Hakîkaten toprağın üzerinde gezen canlılar, onu çiğner ve cürûfunu da oraya dökerler. Fakat toprak, büyük bir tevâzû ile bu cürûfun hepsini temizler ve sonra çeşit çeşit güzellikte nebâtlar bitirerek üzerinde dolaşan bütün mahlûkâtı besler. İşte sâlih bir mü’minin gönlü de böyle münbit bir toprak gibi olmalı, kalbindeki bütün güzellikler, âdeta tabiî bir şiir hâlinde insanlara ve hattâ bütün mahlûkâta aksetmelidir.
Toprak gibi alçakgönüllü davranmayan kimse için “insan değildir” buyuran Şeyh Sâdî, yücelmek isteyen kimsenin mütevâzı davranması gerektiğini, yücelik damına çıkmak için alçakgönüllülükten başka bir merdivenin olmadığını söyler.
Bu bakımdan tevâzû, insanlık şeref ve haysiyetine lâyık olmanın şartlarından biridir. Nitekim bu hakîkati Hazret-i Ebû Bekir t şöyle ifâde etmiştir:
“Biz, keremi takvâda, zenginliği yakînde ve şerefi tevâzûda bulduk.”
Bir gün Kureyş halkı, asâletleriyle övünmeye başlamıştı. Onları dinleyen Selmân-ı Fârisî t bir müddet sükût ettikten sonra, büyük bir tevâzû içerisinde onlara şöyle hitap etti:
“-Benim övünecek bir tarafım yok. Çünkü nutfeden yaratıldım. Sonunda da kokmuş bir leş hâline geleceğim. Sonra da kıyâmet günü terazi başına gideceğim. Sevâbım ağır gelirse iyi insanım, günâhım ağır gelirse kötü insanım.”
Bir hadîs-i şerîflerinde Peygamber Efendimiz r şöyle buyurmuştur:
“Allah rızâsı için alçak gönüllü olanı Allah yüceltir.” (Müslim, Birr, 69)
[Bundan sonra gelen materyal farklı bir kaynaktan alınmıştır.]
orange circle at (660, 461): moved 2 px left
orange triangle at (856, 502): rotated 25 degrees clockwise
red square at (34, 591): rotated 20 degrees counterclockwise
Hayatını büyük bir tevâzû ve mahviyet içinde yaşayan Bahâuddîn Nakşibend Hazretleri, mânevî derecesinin yüksekliğine rağmen, içinde bulunduğu “HİÇ”lik duygusunu şöyle dile getirmiştir:
Âlem buğday ben saman,
Âlem yahşî ben yaman!.. (herkes tam, ben kusurlu)
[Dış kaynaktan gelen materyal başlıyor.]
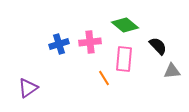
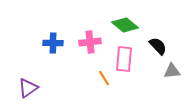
blue cross: moved 6 px left, 1 px up; rotated 18 degrees clockwise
Allah Teâlâ da onu bu tevâzûsuna mukâbil yüceltmiş, insanlara sevdirmiş ve katında ulvî bir makâma ulaştırarak insanları terbiye ve irşad vazifesine lâyık kılmıştır.
İmâm Gazâlî Hazretleri de, tevâzû gösterenin Cenâb-ı Hak tarafından nasıl yüceltildiğine dâir şöyle bir hâdise nakletmektedir:
Allah Teâlâ, Nûh u’ın kavmini tûfanda gark ettiği vakit, dağlar böbürlendi ve yükseldiler. Buna karşı Cûdî Dağı tevâzû gösterdi. Çünkü onlar yüksek, Cûdî ise alçak idi. Tevâzû gösterdiği için Allah Teâlâ onu yüceltti ve Nûh’un gemisini onun başına kondurdu. (İhyâ, III, 735)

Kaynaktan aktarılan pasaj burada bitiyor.